Then, walk west on Queen’s Road and go to H Queen’s, which was a new destination last year. Again, take the elevator to the highest floor that has art and work your way down. This year, you’ll hit Zhang Yanzi: Seclusion at Ora-Ora on the seventeenth floor, Louise Bourgeois at Hauser & Wirth on the sixteenth and fifteenth, Mary Course at Pace Gallery on the twelfth, Unlock at Tang Contemporary Art on the tenth, Zhou Yangming: Continuum at Pearl Lam Galleries (yes, they have a second location here) on the ninth, and Miwa Komatsu: Divine Spirit at Whitestone Gallery on the eighth and seventh.

Stomping down seventeen flights in a stairwell can get tedious (as well as dizzying); good thing there’s a “site-specific public art experience” throughout the stairwell called Exit Strategies. (Fun fact: When I was 18 at Columbia, I built a 12-ft.-tall site-specific sculpture in what I thought was an abandoned stairwell and the grad students filed a complaint about it/me to OSHA. (Yes, that’s what that line refers to in my “About” page.) Thank goodness for my professor Lisi Raskin who had my back. Eventually, I destroyed my sculpture as part of my project. The transience of art! My piece was called Asymptote and remains one of the craziest and greatest things I’ve done, to be honest.)

HOCA Foundation | KAWS: Along the Way at PMQ.
Hong Kong's Art Gallery Night 2019.

For the third and final leg, walk west and up all those steps that plague I mean characterize Sheung Wan to get to the Hollywood Road gallery area. I went for KAWS: Along the Way presented by HOCA Foundation at PMQ and Okuda: Digital Zoo at La Galerie – Paris 1839.

Okuda: Digital Zoo at La Galerie - Paris 1839.
Hong Kong's Art Gallery Night 2019.

Of course, there are galleries you’ll be skipping, but you can’t see everything in two hours. (Before H Queen’s existed, after the Pedder Building, I’d also visit the galleries around Ice House Street as well as attempt to see White Cube and others on Connaught Road.)

Note that I’m not factoring in any time for socializing—I purely viewed the art—so your mileage may vary. (I did, however, run into the HKwalls folks at the Okuda show.)
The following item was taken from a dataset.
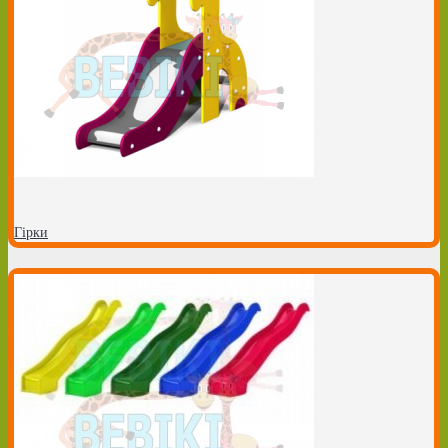
Гірки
Lastly, this goes without saying for me (since I’m always in sneakers) but might not be as obvious to everyone else: Wear comfortable shoes.

And that’s the first night of Hong Kong Art Week! See you at the fairs!

Friday, March 22, 2019

“Life’s too short for sad art” // A preview of HKwalls 2019


(As you know from my previous post, I’m in Hong Kong for Art Basel right now. Hello from the true city that never sleeps! Upon my arrival last night, I had a late dinner with my paternal grandma and uncles at nearly 10pm on a weeknight in a food court in Mongkok, Kowloon, and it was still packed. I love it.)

I write this with multiple cocktails* in my system. *(Went with my old favorite: Old-Fashioneds. Thank you to HKwalls for treating us!) Today I had the pleasure of attending the HKwalls Media Preview, in which I, well, previewed the 2019 edition of Hong Kong’s annual street art festival, which has impressively expanded this year to include a multi-floor alternative art space called The Clubhouse—renovated from a traditional tong lau, which had previously fallen into disrepair, to be an inclusive venue where people can view art, make art, and hang out—as well as many other public interactive (also my favorite) art activities that will take place this week; got a [hot and humid (not that I’m complaining considering the brutal winter we had in the Midwest)] guided tour of all the art to come throughout the Wan Chai neighborhood, where the festival will be held this year; and, alongside the participating street artists, was treated to a sit-down family-style dinner (which none of us anticipated, going, “I didn’t know we were getting a full meal…”) and drinks at an Italian American restaurant (said one of the artists to me, “It’s not like there’s any pizza or Italians in Chicago…”).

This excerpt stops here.